「誕生日なんだから、お小遣いを頂戴よ。」「13歳の抱負を言いなさい。この一年間の目標もね。それが言えるまで、お小遣いはあげないよ。」そんな息子と妻の会話の最中、友人から電話があり、今日出産することになったとのこと。不安げな声に対して、「親がしっかりしないでどうする。絶対大丈夫だよ、神様に祈っているよ。」と言ったものの、その不安げな様子、気持ちは、痛いほど良く分かります。
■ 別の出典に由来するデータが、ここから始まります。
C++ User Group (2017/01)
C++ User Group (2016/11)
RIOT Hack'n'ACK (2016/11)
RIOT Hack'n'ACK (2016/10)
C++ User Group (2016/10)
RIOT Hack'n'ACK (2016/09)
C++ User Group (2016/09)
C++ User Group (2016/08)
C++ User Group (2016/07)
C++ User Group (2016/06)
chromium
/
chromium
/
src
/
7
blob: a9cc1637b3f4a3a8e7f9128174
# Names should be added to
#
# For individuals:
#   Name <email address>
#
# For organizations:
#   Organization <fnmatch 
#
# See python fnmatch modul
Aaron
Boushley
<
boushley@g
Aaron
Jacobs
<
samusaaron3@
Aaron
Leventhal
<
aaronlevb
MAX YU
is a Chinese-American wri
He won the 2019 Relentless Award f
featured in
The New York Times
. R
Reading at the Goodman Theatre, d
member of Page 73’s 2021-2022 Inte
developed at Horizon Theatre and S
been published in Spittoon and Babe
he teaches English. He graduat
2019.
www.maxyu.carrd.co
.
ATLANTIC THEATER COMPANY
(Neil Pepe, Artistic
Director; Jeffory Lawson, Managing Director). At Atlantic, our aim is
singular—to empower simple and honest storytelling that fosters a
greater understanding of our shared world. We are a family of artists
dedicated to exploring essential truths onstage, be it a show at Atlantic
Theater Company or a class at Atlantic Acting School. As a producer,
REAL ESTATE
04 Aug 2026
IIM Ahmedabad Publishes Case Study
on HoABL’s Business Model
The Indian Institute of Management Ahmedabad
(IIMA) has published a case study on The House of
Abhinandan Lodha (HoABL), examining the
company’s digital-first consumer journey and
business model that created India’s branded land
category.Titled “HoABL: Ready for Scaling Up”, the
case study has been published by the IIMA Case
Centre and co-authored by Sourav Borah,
13年前、受験業界にいた私は、2月の1、2、3、4日はほとんど徹夜状態、やっとゆっくり眠れると思った日の朝、妻の陣痛。他のことなどどうでもいい、子どもが無事生まれてくれれば、それだけを願っていた中、30時間かけて生まれてきた我が息子。その時の写真に写っている3人は、疲れは見えても満足そうな妻、くしゃくしゃな息子、ひげぼうぼうの私。何でも良いよ、幸せに育って欲しい。わが子だけを見つめ、わが子の幸せだけを願っている本当に幸せな日でした。
○○先生の息子さんは麻布に合格したんだって、△△先生の娘さんは桜蔭。仕事柄色々と情報が入ってきます。心動かないと言ったらうそになります。しかし、その気持ちは、息子が「お父さん、シンガポールはベンツがいっぱいあるけど、うちはいつになったらベンツに乗れるようになるの?」という質問と似ているような気がします。それが出来ることは嬉しいけれども、幸せの本質とはかなりかけ離れています。
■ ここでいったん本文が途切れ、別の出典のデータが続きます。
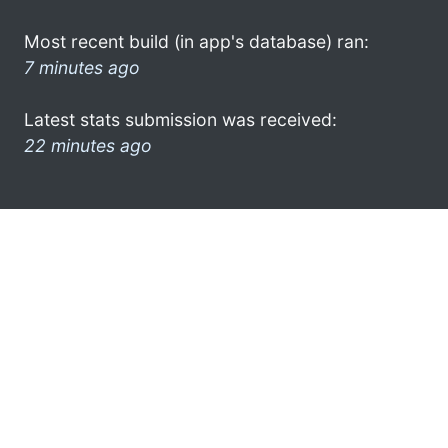
Most recent build (in app's database) ran:
7 minutes ago
Latest stats submission was received:
22 minutes ago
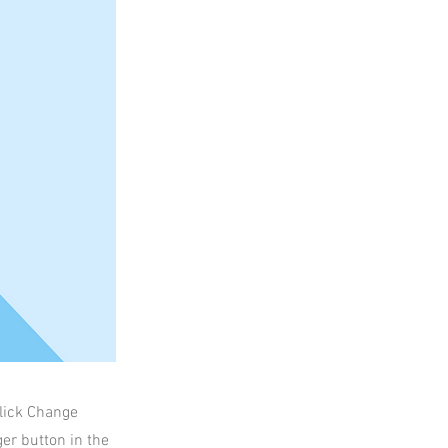
click Change
er button in the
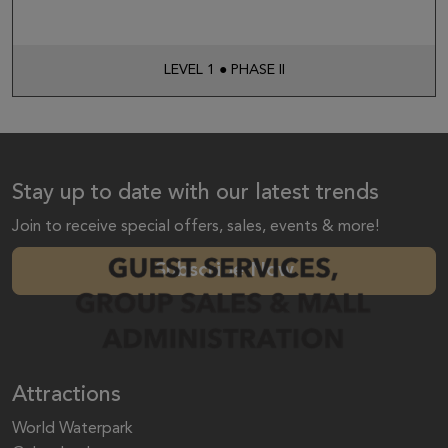
LEVEL 1 ● PHASE II
Stay up to date with our latest trends
Join to receive special offers, sales, events & more!
Subscribe Now
Attractions
World Waterpark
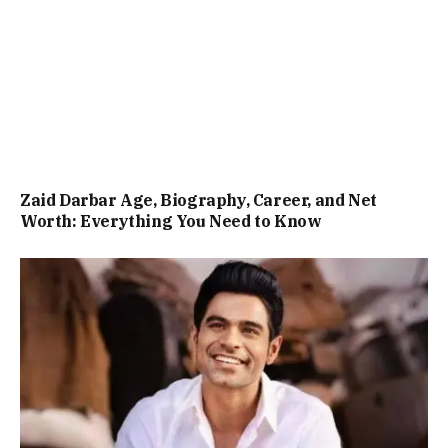
Zaid Darbar Age, Biography, Career, and Net
Worth: Everything You Need to Know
目標を決めて一歩一歩確実に進めていく。もちろん大切なことです。勉強もスポーツも頑張ってほしい。しかし、父の本当の願いは、自分で自分らしく自分の人生を歩いている実感を持ちながら歩んで欲しい。挫折したり、自暴自棄になったり、失恋したり、騙されたり、つらいこと、悲しいことは沢山あるだろう。でもその時、大切なことは立ち直ること、もう一度顔をあげる事、相手に勝つことではなく、自分が立ち上がること、そして人に優しくあること。現状に感謝すること。それが出来れば、かなり幸せな人生になるのです。このことを息子にだけでなく自分自身にも、もう一度言い聞かせてみたいと思います。